This film truly understands what I feel. I want to screen HIMIZU together with BANG-KERD-KLOAW (2011, Kamontorn Eakwattanakij) and CRY IN SILENCE (2006, J. G. Biggs).
BANG-KERD-KLAOW deals with the violence in family like HIMIZU and CRY IN SILENCE. All the three films are very intense and dramatic. In BANG-KERD-KLAOW, which is based on true events like CRY IN SILENCE, the protagonist is a handsome high-school boy whose father likes to beat up the family members. One day the protagonist can't bear it anymore, so he runs away from home and ends up living with a middle-class family of a female friend. There's no reconciliation between him and his father at the end of the film, and this is very important, because I think 95% of Thai films which deal with family problems end with reconciliation.
The kindness that the hero in BANG-KERD-KLAOW receives from people outside his own family also reminds me of the kindness that the hero in HIMIZU receives from his backyard community of displaced people.

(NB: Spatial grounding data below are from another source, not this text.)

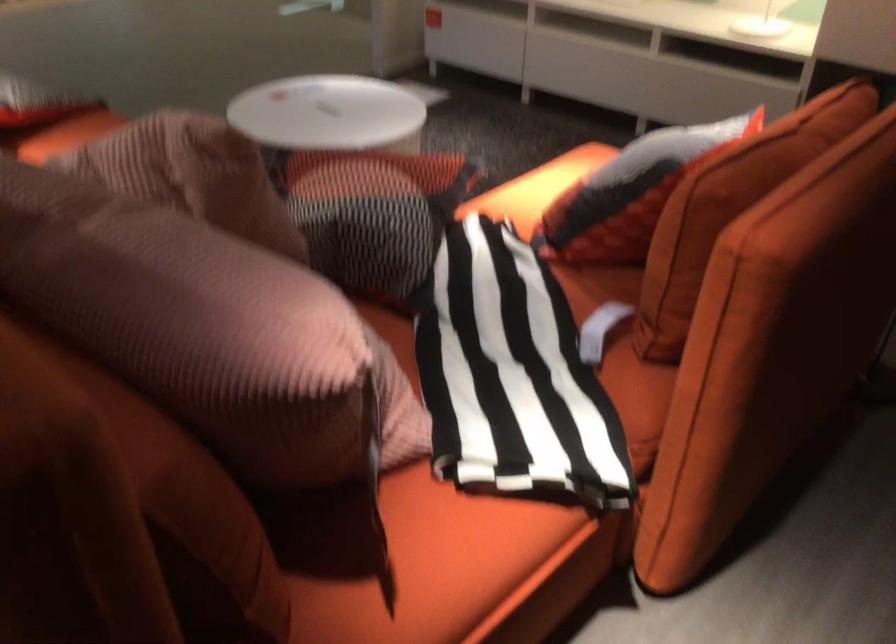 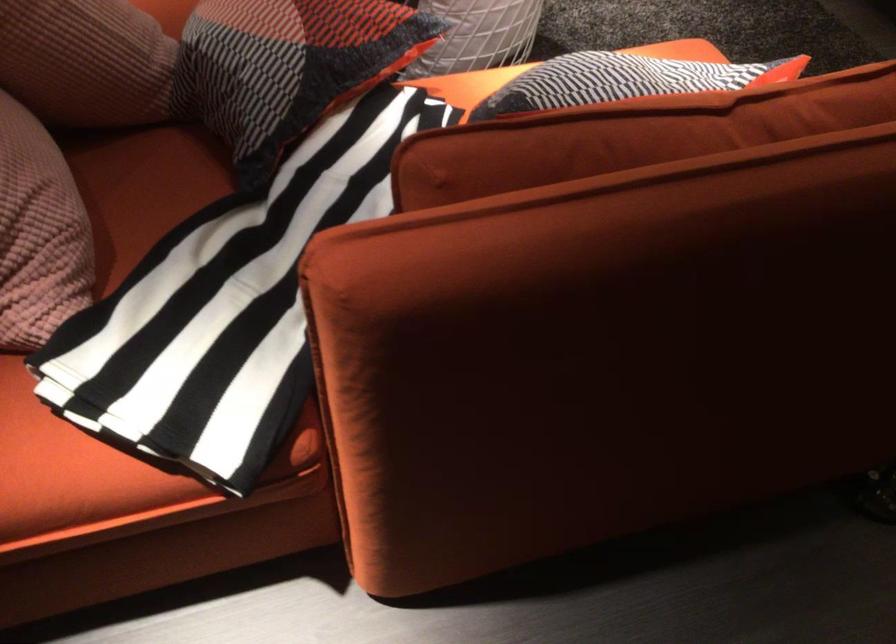 The point at (287, 241) is marked in the first image. Where is the corresponding point in the second image?

(85, 61) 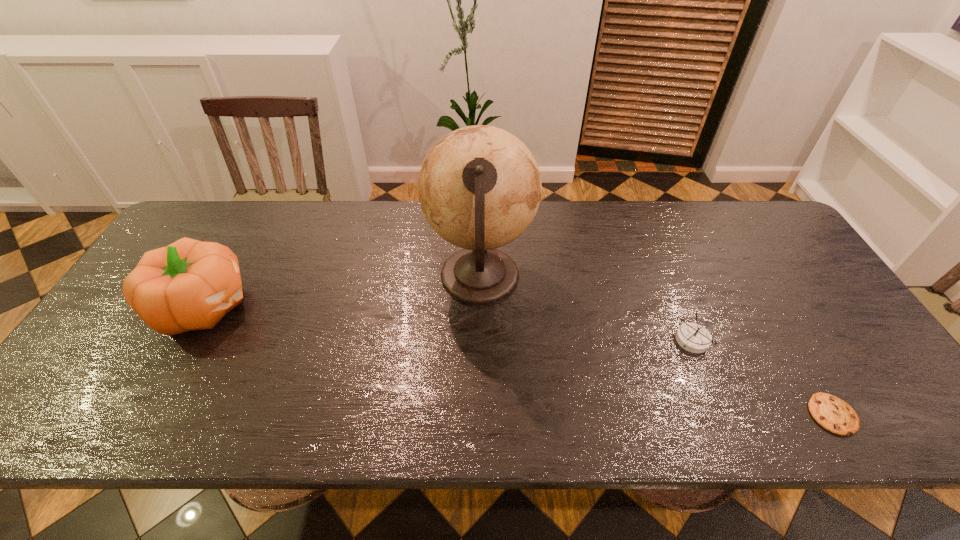 Where is `vacant area between the second tallest object and the nearest object`? The image size is (960, 540). vacant area between the second tallest object and the nearest object is located at coordinates (518, 360).

The width and height of the screenshot is (960, 540). Identify the location of free spot between the pumpkin and the nearest object. (518, 360).

Identify the location of vacant space that is in between the shortest object and the globe. (656, 346).

Identify which object is the second nearest to the leftmost object. Please provide its 2D coordinates. Your answer should be formatted as a tuple, i.e. [(x, y)], where the tuple contains the x and y coordinates of a point satisfying the conditions above.

[(692, 337)]

Where is `object that is the closest to the third object from left to right`? object that is the closest to the third object from left to right is located at coordinates (833, 414).

You are a GUI agent. You are given a task and a screenshot of the screen. Output one action in this format:
    pyautogui.click(x=<x>, y=<y>)
    Task: Click on the vacant space that satisfies the following two spatial constraints: 1. on the carved face of the third object from left to right; 2. on the right side of the pumpkin
    
    Given the screenshot: What is the action you would take?
    pyautogui.click(x=184, y=341)

Identify the location of vacant space that satisfies the following two spatial constraints: 1. on the carved face of the pumpkin; 2. on the back side of the second object from right to left. The image size is (960, 540). (184, 341).

This screenshot has width=960, height=540. I want to click on free space that satisfies the following two spatial constraints: 1. on the carved face of the compass; 2. on the right side of the pumpkin, so click(184, 341).

This screenshot has height=540, width=960. Identify the location of vacant area that satisfies the following two spatial constraints: 1. on the front-facing side of the tallest object; 2. on the back side of the rightmost object. (480, 414).

Locate an element on the screen. Image resolution: width=960 pixels, height=540 pixels. vacant space that satisfies the following two spatial constraints: 1. on the back side of the compass; 2. on the carved face of the pumpkin is located at coordinates (679, 306).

HIMIZU is the first film of Sion Sono that I saw, after having heard his name for a while. Now I kind of understand why he is famous. HIMIZU reminds me a little bit of the feelings I got while watching CRUEL STORY OF YOUTH (1960, Nagisa Oshima). It's the feeling of staring into the abyss of teenagers' souls.
(spoilers alert)
Another thing I like very much in HIMIZU is the various principles of many characters. The hero of HIMIZU doesn't intend to kill "any people", but only bad people. The heroine of HIMIZU, while falling in love totally with the hero, refuses to be silent about his crime, and that makes her different from comparable characters portrayed by Isild Le Besco in RIGHT NOW (2004, Benoît Jacquot) and ROBERTO SUCCO (2001, Cédric Kahn). The yakuza boss is also a gray character. The former company president seems to have his own principles when he commits a robbery. I also like a minor character--a nearly naked woman who seems to be abused and tortured by a bad guy, but it turns out that she may be masochistic. The woman in the bus also has her own principle, but it is arguably the wrong principle. She refuses a vacant seat offered by a woman, but tries to humiliate a man who doesn't want to give a seat.